Put simply what is the relationship between community and Temple; between person and shrine? Have not all renewals Christianity been in part of breaking out of our natural tendency to legalism and control, structure, stability, power and hierarchy? Was not the revival of Methodism with John and Charles Wesley the profoundest of direct challenges to the complacency of Anglicanism? Was not Vatican II an attempt to renew and refresh the Roman Catholic Church in its mission and ministry?

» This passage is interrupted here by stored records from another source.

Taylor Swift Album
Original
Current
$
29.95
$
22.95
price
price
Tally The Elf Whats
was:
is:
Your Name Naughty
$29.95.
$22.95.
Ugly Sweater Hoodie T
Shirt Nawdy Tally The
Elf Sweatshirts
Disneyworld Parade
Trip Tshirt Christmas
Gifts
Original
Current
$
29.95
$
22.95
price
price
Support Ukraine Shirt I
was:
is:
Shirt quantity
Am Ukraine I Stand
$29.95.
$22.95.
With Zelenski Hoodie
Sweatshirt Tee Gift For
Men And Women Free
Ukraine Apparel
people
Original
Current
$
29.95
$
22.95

The first story of Pentecost does not need a building or structure or a shrine – it is the narrative of a powerful movement of the spirit of God in and through the desires of men and women to follow Christ and to proclaim his redeeming love.It is sometimes difficult and indeed almost impossible to translate this movement of the spirit into the traditional structures of historic Anglicanism. We run into very serious difficulty if we imagine that somehow we can contain the power and fire and truth of the holy spirit within our partial, incomplete and transitory structures and patterns of worship. Some of the hymns of Pentecost pickup these themes so beautifully and disturbingly.

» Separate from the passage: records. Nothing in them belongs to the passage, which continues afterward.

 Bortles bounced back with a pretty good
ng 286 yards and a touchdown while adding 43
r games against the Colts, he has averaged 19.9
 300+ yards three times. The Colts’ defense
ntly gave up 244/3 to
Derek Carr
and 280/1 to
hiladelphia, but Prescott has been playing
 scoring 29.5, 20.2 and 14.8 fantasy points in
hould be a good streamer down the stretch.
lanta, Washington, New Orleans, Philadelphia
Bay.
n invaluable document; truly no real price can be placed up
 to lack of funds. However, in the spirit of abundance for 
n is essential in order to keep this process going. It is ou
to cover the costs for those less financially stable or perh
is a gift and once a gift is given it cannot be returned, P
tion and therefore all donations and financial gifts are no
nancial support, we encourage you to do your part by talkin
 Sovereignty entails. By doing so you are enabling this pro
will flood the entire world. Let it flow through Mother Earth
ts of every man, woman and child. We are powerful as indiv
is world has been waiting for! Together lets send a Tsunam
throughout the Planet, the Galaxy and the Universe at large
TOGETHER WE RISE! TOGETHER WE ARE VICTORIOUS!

So it is against this background that after a relatively late start the nave of St George’s Chapel became full of family and friends of 25 confirmation candidates who had gathered before Bishop David Conner, the Dean of Windsor, for their confirmation.The space at the height and the light of the Chapel; glorious May sunshine streaming through the West window; the open West door allowing some air and the interesting noise of the outside world to intrude upon our worship were some of the physical features of our Sung Eucharist and confirmation for Pentecost Sunday.

It was moving to hear the candidates affirm their faith and commit themselves as best as they were able to follow Christ and to put his love into action through the living out of the gospel. There were of course a mixed group, mostly schoolchildren from St George’s school but also residents from the Great Park and other adults who had come to this point of decision. it was a privilege to participate in this act of commitment.

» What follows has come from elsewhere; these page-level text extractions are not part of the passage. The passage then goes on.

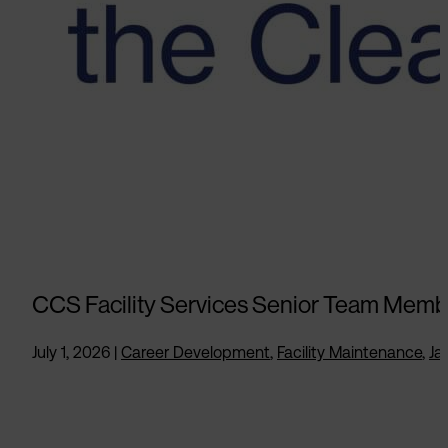
CCS Facility Services Senior Team Memb
July 1, 2026
|
Career Development
,
Facility Maintenance
,
Jan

The Choir sang Mozart which lifted our spirits and an active congregation were asked to consider what the candidates were doing in this service.

These larger services form part of our regular pattern of Sunday worship here at St George’s and working in a clergy team allows me more than most other of my priest friends to participate and worship in the space and engagement and   attention to God. the liberation from having to hold the worship allows one the opportunity to listen carefully, to reflect and to dig deep into Christian wisdom. So today I’m praying for all those confirmation candidates who affirmed their faith in this service and asking God to bless them as they journey into the future.

A family party followed when I was glad to be able to celebrate my sister’s 50th birthday (rather belatedly) with a lunch out of town.the searing heat did not seem to put off many tourists wandering around the castle and we retreated to number 6 for some refreshment.Evensong followed at 515 and now I think after some further conversation a relatively early night beckons.

Another day – God’s day –  the sabbath day.